Zachary Lewis, The Plain Dealer | November 08, 2013
Paul Taylor Dance Company returns to Cleveland with works reflecting founder's core identity
With Paul Taylor, the legendary choreographer, art imitates life more than most.
Much like the dances he's been making since the 1950s, Taylor's working mind is free and clear. Sure, he explores dark, somber subjects, but he does so without restraint or undue seriousness.
"I don't carry around a lot of baggage," said the icon of American modern dance, 83, in a rare media interview. "When a dance is done, I put it out of my mind in order to start on the next new piece."
Paul Taylor Dance Company
When: 8 p.m. Saturday, Nov. 9.
Where: Ohio Theatre, PlayhouseSquare, Cleveland.
Tickets: $25-$70. Go to playhousesquare.org or call 216-241-6000.
That's not the only dimension in which Taylor himself resembles the now-canonic dances he's authored, most of which have roots in classical music.
No, like the creations slated to be presented Saturday by the Paul Taylor Dance Company at PlayhouseSquare, the choreographer, a former dancer with Martha Graham and Merce Cunningham, speaks without ornament or complexity. He's the quintessential man of few words.
Advising those few people new to his work on how best to appreciate it, Taylor simply instructed patrons to "sit there and relax. You're not going to be bombarded with a lot of indecipherable stuff."
Indeed, Saturday's program on the DanceCleveland series at Ohio Theatre, the company's first appearance here since the 2009-10 season, is about as straightforward as they come, featuring three pieces representative of Taylor's primary interests and key artistic principles.
Surely the easiest to comprehend will be "Mercuric Tidings," the most infrequently performed of the three. A plot-less, abstract dance set to music by Schubert, the work deals plainly in spatial formations and revels in the joy of movement and rhythm.
At the opposite end of the frequency spectrum is "Esplanade," Taylor's masterpiece of 1975 and one of the company's signature offerings.
"Youre not going to be bombarded with a lot of indecipherable stuff.

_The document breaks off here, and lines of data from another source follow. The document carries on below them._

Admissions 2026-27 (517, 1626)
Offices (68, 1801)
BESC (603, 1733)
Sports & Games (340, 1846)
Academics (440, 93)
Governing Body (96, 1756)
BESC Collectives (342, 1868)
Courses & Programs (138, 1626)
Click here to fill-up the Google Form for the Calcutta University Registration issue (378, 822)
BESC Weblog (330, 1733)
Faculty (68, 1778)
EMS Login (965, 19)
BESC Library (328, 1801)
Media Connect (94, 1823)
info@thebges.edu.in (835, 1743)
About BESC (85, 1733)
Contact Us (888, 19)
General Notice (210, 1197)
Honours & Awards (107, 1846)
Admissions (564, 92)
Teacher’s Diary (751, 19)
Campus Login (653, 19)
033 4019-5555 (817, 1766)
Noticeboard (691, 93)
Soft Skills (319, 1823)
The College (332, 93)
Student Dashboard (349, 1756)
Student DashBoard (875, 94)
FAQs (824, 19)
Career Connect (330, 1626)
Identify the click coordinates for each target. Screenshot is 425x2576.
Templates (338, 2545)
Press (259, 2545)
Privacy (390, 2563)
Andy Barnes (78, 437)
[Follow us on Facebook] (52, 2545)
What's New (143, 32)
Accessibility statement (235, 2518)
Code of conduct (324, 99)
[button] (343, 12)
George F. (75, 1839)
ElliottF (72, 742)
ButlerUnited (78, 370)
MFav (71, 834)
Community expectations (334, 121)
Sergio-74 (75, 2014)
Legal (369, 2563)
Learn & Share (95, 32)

Here, in a work set to Bach, is exposed the choreographer's long-running fascination with mundane movement. In deploying such pedestrian acts walking, running, sliding and falling, Taylor renders the ordinary extraordinary. Again, art imitates life.
"It looks like anybody could it, or most of it anyway," said Taylor. "People will recognize the movement as things everybody does."
As for the third and newest work on the program, "Gossamer Gallants," created in 2011, the movements are common but not endemic to the human species. Rather, they're those of insects engaged in mating.
What emerges from the piece, set to Smetana's "The Bartered Bride," is the truth that in insect couples, the female is just as likely as the male to be the dominant or more aggressive figure.
"It's a comedy," said the choreographer.
Thinking back on his output for a brief moment, Taylor confessed to sometimes spotting room for improvement when watching an older work. He also notes that dancers today are stronger technically and more independent in terms of personality.
But more interesting to Taylor, on those occasions when he reflects on such matters, is his company's great endurance and popularity, and the fact that his secondary troupe, Taylor 2, is every bit as active as the main ensemble.
"It seems like a miracle to me," he said.